A latest World Bank report — Poverty and Vulnerability in South Asia — released here on Friday said that since poor people were primarily located in rural areas where social protection programmes like insurance rarely exist, they are more vulnerable to poverty and are exposed to various risks like crippling illness and death, economic downturn, conflict, natural, disaster, unemployment, harvest failures, floods, drought and plagues.
“Pakistan’s 20-year-old programme of redistributing wealth through Zakat and Ushr taxes is yet to reach more than two million beneficiaries in any year in a country where many more live below the poverty line,” the report said.
It added that only about half of the direct payments being made, moreover, go to the poorest of the poor, those in the lowest expenditure quintile. “Zakat funds had been highly limited by the relatively low levels of transfers and beneficiaries involved,” the report said.
However, the report pointed out that the collection of Zakat that increased steadily between 1980-81 and 1993-94 have since declined, amounting to only 0.19 per cent of GDP by 1992-93, which implies that even if all the benefits had gone to the lowest quintile of households, the income of this group would have been augmented by only 2 per cent.
The selection of beneficiaries is primarily at the discretion of local Zakat committees, and subject to some patronage at the local level. “Also, the status of beneficiaries is not kept up-to-date, resulting in beneficiaries continuing to receive support for years after their initial entry into the programme, regardless of their current status.”
Among the very poor, the hardest hit include children, the elderly, widows — and women in general because of their persistent lack of decision-making power — the chronically ill, and the disabled, says the report. “In Pakistan, for example, a vulnerable population of 45 million makes up 25 per cent of those in poverty, and they are on the edge of falling deeper into poverty in large numbers as a result of such shocks.”
Highlighting how poverty and vulnerability mutually reinforce each other, the report argues for strategies by governments which analyse the relevant risks and institutional arrangements to cope with them.
Looking for ways in which to build comprehensive social protection into the country strategies and policy choices, the reports suggests incorporating a social protection strategy into a country’s poverty reduction plan.
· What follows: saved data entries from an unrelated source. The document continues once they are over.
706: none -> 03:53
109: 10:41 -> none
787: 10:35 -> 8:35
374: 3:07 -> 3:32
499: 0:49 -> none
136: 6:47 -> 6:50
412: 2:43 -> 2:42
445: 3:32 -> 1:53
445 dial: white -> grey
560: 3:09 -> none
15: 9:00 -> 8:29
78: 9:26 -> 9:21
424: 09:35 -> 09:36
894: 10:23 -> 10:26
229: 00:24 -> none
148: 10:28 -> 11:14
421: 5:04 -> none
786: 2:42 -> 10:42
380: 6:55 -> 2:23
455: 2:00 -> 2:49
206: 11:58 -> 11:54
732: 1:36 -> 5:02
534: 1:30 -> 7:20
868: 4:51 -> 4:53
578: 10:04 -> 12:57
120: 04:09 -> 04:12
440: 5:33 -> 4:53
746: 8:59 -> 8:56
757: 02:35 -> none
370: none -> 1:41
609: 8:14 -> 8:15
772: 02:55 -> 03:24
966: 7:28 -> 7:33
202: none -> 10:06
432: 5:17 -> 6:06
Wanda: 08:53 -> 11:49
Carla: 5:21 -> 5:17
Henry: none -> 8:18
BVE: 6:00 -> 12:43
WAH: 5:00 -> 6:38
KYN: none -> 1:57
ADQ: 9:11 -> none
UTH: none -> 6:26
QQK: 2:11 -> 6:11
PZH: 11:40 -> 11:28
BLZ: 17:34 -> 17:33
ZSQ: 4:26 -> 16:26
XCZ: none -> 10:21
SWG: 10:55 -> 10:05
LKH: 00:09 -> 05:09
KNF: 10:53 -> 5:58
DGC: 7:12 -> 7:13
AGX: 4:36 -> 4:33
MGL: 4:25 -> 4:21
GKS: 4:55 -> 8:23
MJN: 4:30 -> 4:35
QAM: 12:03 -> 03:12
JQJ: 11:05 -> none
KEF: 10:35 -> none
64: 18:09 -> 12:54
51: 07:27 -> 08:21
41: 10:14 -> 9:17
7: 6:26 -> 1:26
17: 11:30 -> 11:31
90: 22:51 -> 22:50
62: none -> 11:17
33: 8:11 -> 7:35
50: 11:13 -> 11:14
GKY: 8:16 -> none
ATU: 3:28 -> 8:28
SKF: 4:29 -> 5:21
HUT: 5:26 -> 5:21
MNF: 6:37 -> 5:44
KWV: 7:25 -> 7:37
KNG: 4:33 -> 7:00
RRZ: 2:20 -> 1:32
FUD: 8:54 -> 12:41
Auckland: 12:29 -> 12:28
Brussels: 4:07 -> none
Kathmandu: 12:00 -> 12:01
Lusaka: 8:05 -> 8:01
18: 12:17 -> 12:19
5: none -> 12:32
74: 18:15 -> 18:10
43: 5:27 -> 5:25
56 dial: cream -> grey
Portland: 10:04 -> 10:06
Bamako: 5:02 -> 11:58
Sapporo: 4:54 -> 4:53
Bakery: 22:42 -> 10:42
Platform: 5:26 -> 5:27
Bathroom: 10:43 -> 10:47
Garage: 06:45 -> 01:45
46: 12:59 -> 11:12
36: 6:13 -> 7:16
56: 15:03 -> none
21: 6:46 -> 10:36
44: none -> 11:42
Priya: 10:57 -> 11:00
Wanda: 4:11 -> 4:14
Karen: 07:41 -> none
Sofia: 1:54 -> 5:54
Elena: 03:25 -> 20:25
In its operational work, the report said, the World Bank could expand anti-poverty programmes to include ways to mitigate and cope with risk, and insurance schemes which reduced risks could be built into bank-supported projects in health and rural services in the forms of catastrophic health insurance and crop insurance.
The report also proposed that innovative ways of providing social protection need to be piloted, and the bank needs to be prepared to provide financial and technical support. “By focusing on monitoring and evaluation of these innovative tools, best practices can be learned and pilots expanded, both across countries and the region,” the report said.